(Records contained in a dataset)
- - - - -

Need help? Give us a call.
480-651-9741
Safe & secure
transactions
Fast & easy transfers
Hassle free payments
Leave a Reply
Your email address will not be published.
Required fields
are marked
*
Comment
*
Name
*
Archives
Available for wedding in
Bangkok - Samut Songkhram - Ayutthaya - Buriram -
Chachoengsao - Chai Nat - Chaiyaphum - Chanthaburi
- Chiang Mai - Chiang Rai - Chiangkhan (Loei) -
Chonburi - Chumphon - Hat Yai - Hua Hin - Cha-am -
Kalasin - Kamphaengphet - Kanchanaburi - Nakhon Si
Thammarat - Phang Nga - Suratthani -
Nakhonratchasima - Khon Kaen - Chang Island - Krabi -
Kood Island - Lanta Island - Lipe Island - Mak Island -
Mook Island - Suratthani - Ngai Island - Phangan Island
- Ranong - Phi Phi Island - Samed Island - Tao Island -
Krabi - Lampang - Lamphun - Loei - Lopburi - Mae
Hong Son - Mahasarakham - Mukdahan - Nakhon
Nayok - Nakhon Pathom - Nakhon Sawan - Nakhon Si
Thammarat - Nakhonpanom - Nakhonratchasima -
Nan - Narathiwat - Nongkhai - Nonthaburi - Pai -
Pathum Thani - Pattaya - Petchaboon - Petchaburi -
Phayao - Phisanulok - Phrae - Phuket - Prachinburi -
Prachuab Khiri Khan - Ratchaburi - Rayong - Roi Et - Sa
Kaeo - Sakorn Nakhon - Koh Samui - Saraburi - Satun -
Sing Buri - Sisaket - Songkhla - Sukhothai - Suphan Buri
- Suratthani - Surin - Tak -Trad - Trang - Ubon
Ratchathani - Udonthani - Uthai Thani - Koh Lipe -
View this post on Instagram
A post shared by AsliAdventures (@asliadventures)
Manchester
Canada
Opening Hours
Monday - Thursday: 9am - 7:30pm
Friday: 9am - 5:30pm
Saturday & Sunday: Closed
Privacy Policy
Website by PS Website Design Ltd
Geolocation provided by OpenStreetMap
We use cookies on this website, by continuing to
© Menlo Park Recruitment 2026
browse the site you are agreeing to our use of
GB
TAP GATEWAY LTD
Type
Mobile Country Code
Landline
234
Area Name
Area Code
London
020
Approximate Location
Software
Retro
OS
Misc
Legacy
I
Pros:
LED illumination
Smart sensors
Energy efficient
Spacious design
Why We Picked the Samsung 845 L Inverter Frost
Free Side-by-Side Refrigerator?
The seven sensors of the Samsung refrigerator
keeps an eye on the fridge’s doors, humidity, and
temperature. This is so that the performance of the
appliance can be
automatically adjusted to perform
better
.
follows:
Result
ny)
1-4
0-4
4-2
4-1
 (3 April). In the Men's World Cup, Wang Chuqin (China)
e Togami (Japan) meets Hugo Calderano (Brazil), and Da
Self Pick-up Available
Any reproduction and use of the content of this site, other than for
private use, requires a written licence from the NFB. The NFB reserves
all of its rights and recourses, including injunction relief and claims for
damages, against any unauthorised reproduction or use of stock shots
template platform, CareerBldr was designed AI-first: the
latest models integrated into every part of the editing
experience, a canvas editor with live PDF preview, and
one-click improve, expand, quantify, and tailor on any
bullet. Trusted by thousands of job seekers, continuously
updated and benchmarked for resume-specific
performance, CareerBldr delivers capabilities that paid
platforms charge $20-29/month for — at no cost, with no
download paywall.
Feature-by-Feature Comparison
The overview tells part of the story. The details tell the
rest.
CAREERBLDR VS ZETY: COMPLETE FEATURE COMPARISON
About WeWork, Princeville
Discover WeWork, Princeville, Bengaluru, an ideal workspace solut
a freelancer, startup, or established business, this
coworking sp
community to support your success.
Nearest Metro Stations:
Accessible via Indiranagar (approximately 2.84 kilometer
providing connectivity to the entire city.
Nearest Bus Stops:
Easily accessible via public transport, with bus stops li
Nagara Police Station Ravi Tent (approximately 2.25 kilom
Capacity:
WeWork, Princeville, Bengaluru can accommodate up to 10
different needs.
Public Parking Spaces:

- - - - -

EXERCISE OBJECTIVE » Only lines with the word "WeWork" are wanted. Find and copy them from the records above.

TASK RESPONSE »
About WeWork, Princeville
Discover WeWork, Princeville, Bengaluru, an ideal workspace solut
WeWork, Princeville, Bengaluru can accommodate up to 10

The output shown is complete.